Objective: The treatment of recalcitrant not-diabetic leg ulcers remains challenging. Distraction osteogenesis is accompanying by angiogenesis and neovascularization in the surrounding tissues. We previously applied tibial cortex transverse transport (TTT) to patients with recalcitrant diabetic foot ulcers and found neovascularization and increased perfusion in the foot and consequently enhanced healing and limb salvage and reduced recurrence. However, the effects of TTT on recalcitrant non-diabetic leg ulcer remains largely unknown.

Methods: Consecutive patients (n ​= ​85) with recalcitrant non-diabetic leg ulcers (University of Texas Grade 2-B to 3-D, ie, wound penetrating to the tendon, capsule, bone, or joint with infection and/or ischemia) were recruited and divided into TTT (n ​= ​42) and control (n ​= ​43) groups based on the treatment they received. There were 36 (85.7%) arterial ulcers, 4 (9.5%) venous ulcers and 2 (4.8%) mixed ulcers in the TTT group and 32 (74.4%) arterial ulcers, 7 (16.7%) venous ulcers and 4 (9.3%) mixed ulcers in the control group (p ​> ​0.05). The two groups were matched on demographic and clinical characteristics. Patients in the TTT group underwent tibial corticotomy followed by 4 weeks of distraction medially then laterally, while those in the control group received conventional surgeries (debridements, revascularization, reconstruction with flaps, or skin grafts or equivalents). Ulcer healing and healing time, limb salvage, recurrence, and patient death were evaluated at a 1-year follow-up. Changes in leg small vessels were assessed in the TTT group using computed tomography angiography (CTA).

Results: TTT group had higher healing rates at 1-year follow-up than the control group (78.6% [33/42] vs. 58.1% [25/43], OR 2.64 [95% CI 1.10 to 6.85], p ​= ​0.04). The healing time of the TTT group was shorter than the control group (4.5 vs. 6.1 months, mean difference -1.60 [95% CI -2.93 to -0.26], p ​= ​0.02). There were no significant differences in rates of major amputation, reulceration, or mortality between the groups (p ​> ​0.05). TTT group displayed more small vessels 4 weeks postoperatively at the wound area, the foot, and the calf of the ipsilateral side in CTA. All patients in the TTT group achieved good union at the osteotomy site and had no skin or soft tissue necrosis or infection around the incision area.
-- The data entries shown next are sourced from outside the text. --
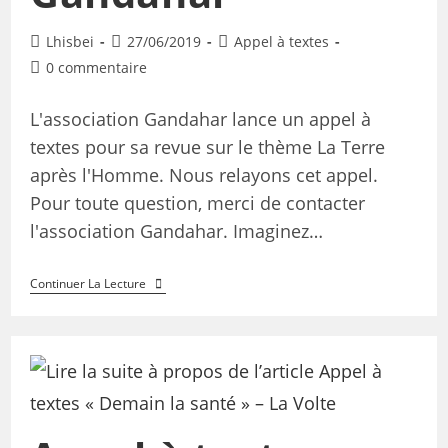
Lhisbei
27/06/2019
Appel à textes
0 commentaire
L'association Gandahar lance un appel à
textes pour sa revue sur le thème La Terre
après l'Homme. Nous relayons cet appel.
Pour toute question, merci de contacter
l'association Gandahar. Imaginez…
Continuer La Lecture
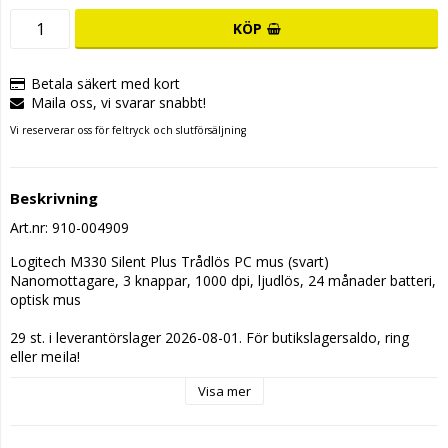
KÖP
Betala säkert med kort
Maila oss, vi svarar snabbt!
Vi reserverar oss för feltryck och slutförsäljning
Beskrivning
Art.nr: 910-004909
Logitech M330 Silent Plus Trådlös PC mus (svart) 
Nanomottagare, 3 knappar, 1000 dpi, ljudlös, 24 månader batteri, 
optisk mus
29 st. i leverantörslager 2026-08-01. För butikslagersaldo, ring 
eller mejla!
Visa mer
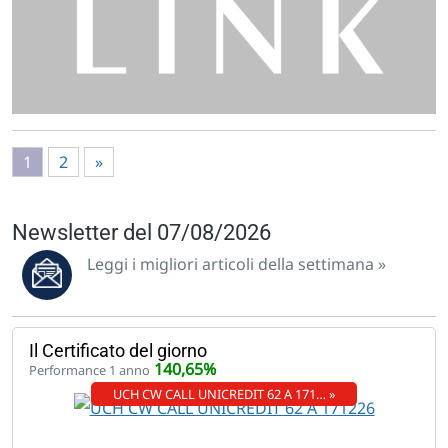
1
2
»
Newsletter del 07/08/2026
Leggi i migliori articoli della settimana »
Il Certificato del giorno
140,65%
Performance 1 anno
UCH CW CALL UNICREDIT 62 A 171… »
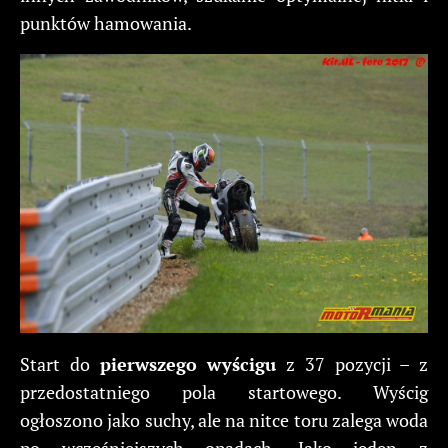
punktów hamowania.
Start do
pierwszego wyścigu
z 37 pozycji – z
przedostatniego pola startowego. Wyścig
ogłoszono jako suchy, ale na nitce toru zalega woda
po wcześniejszych opadach. Jako jeden z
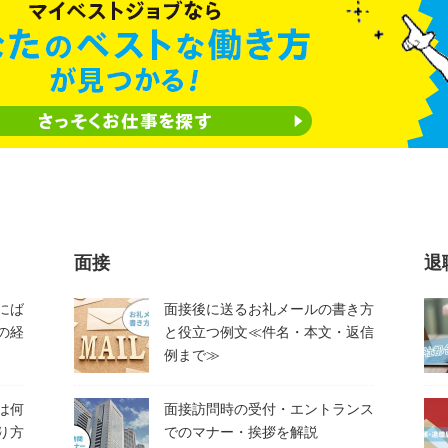
面接
退
にば
面接後に送るお礼メールの書き方
の経
と役立つ例文≪件名・本文・返信
例まで≫
は何
面接訪問時の受付・エントランス
り方
でのマナー・挨拶を解説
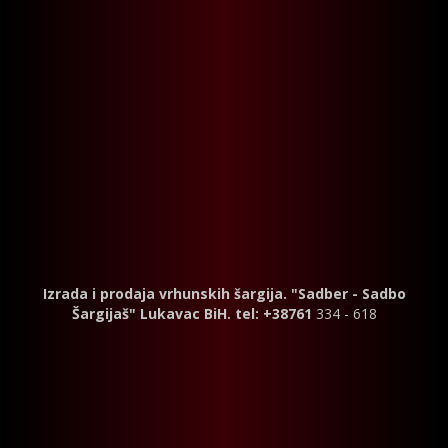
Izrada i prodaja vrhunskih šargija. "Sadber - Sadbo
Šargijaš" Lukavac BiH. tel: +38761
334 - 618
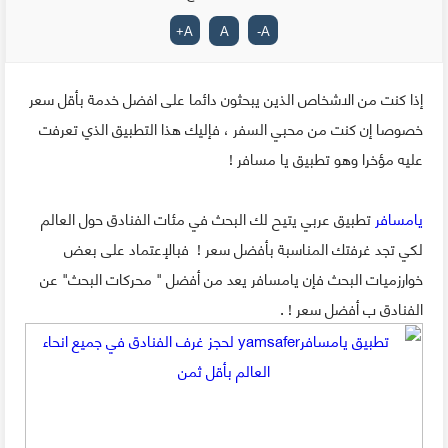
+
A
A
-
A
إذا كنت من الاشخاص الذين يبحثون دائما على افضل خدمة بأقل سعر
خصوصا إن كنت من محبي السفر ، فإليك هذا التطبيق الذي تعرفت
عليه مؤخرا وهو تطبيق يا مسافر !
يامسافر
تطبيق عربي يتيح لك البحث في مئات الفنادق حول العالم
لكي تجد غرفتك المناسبة بأفضل سعر ! فبالإعتماد على بعض
خوارزميات البحث فإن يامسافر يعد من أفضل " محركات البحث" عن
الفنادق ب أفضل سعر ! .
Conclusion: The findings showed that TTT facilitated the healing of recalcitrant non-diabetic leg ulcers and reduced the healing time compared with conventional surgeries. They suggest that TTT is an effective procedure to treat recalcitrant non-diabetic foot ulcers compared with standard surgical therapy. The procedure of TTT is relatively simple. Randomized controlled trials are required to confirm these findings.

The Translational Potential Of This Article: TTT can be used as an effective treatment for recalcitrant non-diabetic leg ulcers in patients. The mechanism may be associated with the neovascularization in the ulcerated foot induced by TTT and consequently increased perfusion. Together with previous findings from recalcitrant diabetic leg ulcers, the findings suggest TTT as an effective procedure to treat recalcitrant chronic leg ulcers.